As well as encouraging intentional media consumption habits, this should also make it much easier to plan movie time in advance.
I’d also suggest that before you allow your child to watch a movie (or play a game), it’s best to preview it (or at least check out some other parent reviews). A quick warning from my own experience though: you may need to ask someone to lock Your gadget after a while, as it’s easy to wind up “previewing” a game for an hour or two.
One off preparations: First off, choose the show or movie you want to watch in advance and set a specific time to start. This builds anticipation. Talk about what you think might happen. We try to turn our living room into a movie theater as much as we can by buying in popcorn and soda and being sure to close curtains if our movie ‘night’ happens to be during daylight hours.
Right now we’re going through a “superheroes period” in our movie preferences which very often limits our discussion to questions like “who is faster – Flash or Zoom? Or Superman?” And so on.
But there’s always something you can learn, regardless of the movie. Recently we were reminded of modern day philosopher-in-chief Spider-Man’s inspirational quote for parents that, “With great power comes great responsibility!” One of those responsibilities is to make our familytime a great adventure and develop deeper relations with our child – a truly great responsibility which I wish I had some super-powers to help accomplish.
You might be surprised by the depth of some of your kid’s thoughts and observations though. I was speechless when I heard the following from my 7-year old: “I like Tony Stark but he’s not a man of honour”. And then came a short comment about his selfishness, friendship and relations with Pepper.
Use simple questions like:
- Who is your favourite character?
- Why do you like him/her?
- What is your favourite scene?
- Was there anything scary in the movie?
- What superhero would you like to be or what superpower would you like to have? (or other genre specific questions)
It’s better to ask questions after the movie is over. Otherwise, under the pressure of our parental authority the child can form an opinion about this or that movie character in advance. When we do this, we deprive them of the opportunity to learn and draw their own conclusions.
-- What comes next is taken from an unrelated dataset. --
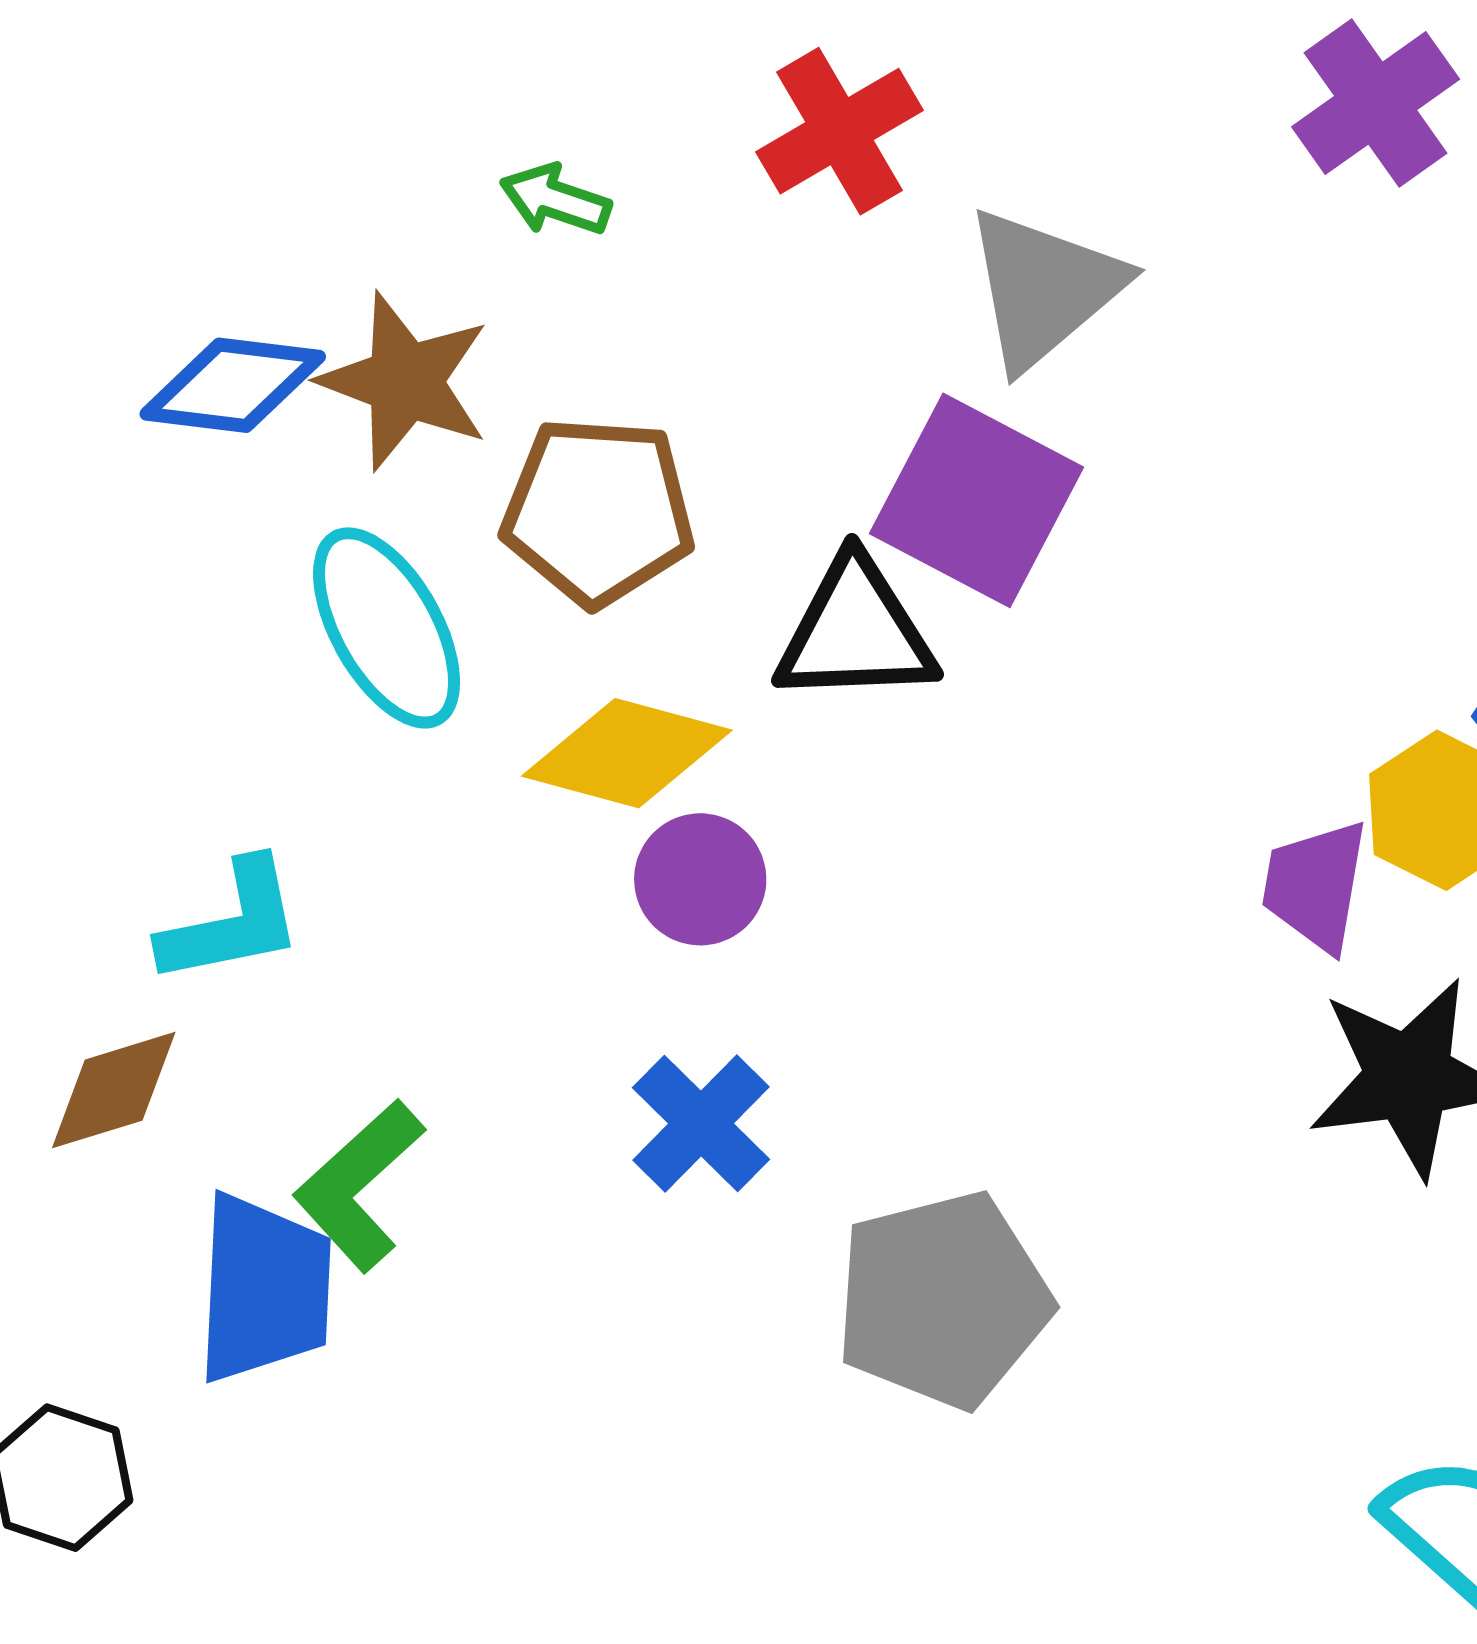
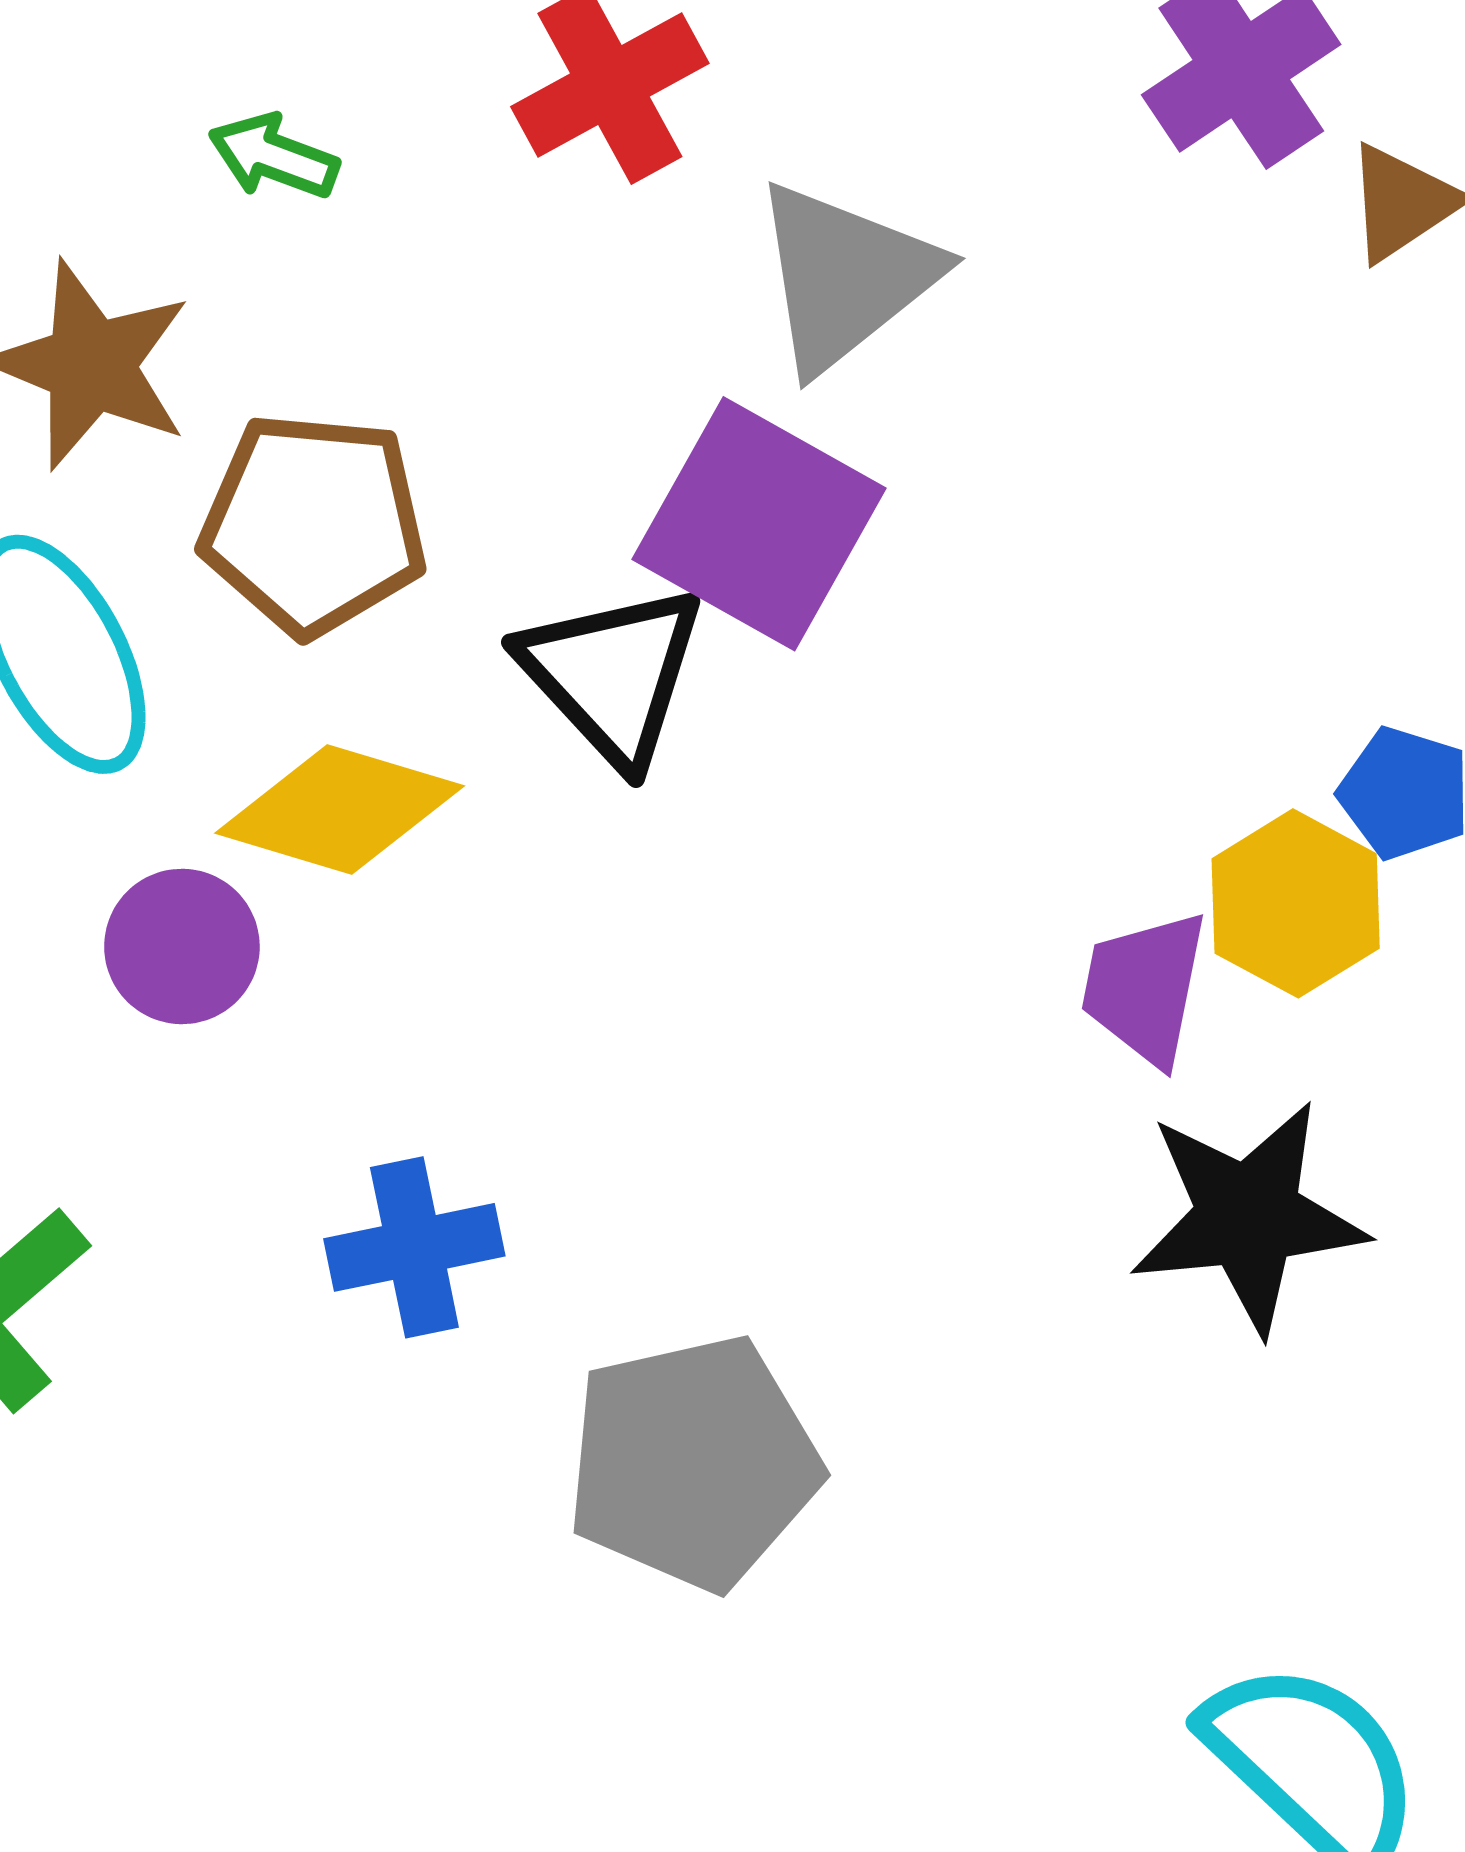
black triangle: (856, 632) -> (612, 674), turned 48
purple circle: (700, 879) -> (182, 946), moved
blue cross: (701, 1123) -> (414, 1247), turned 32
When the movie is over, it’s great for the child to share their opinion first. Let them express their feelings and emotions with you. We all need to learn how to create a relaxed and comfortable environment so that our children are willing to speak and share their impressions of what they’ve seen.
Spend time with your child. Whenever possible, watch movies and TV shows together with your child and talk about what you’ve seen. I think we are capable of doing this. As Nick Fury said, “I still believe in superheroes”.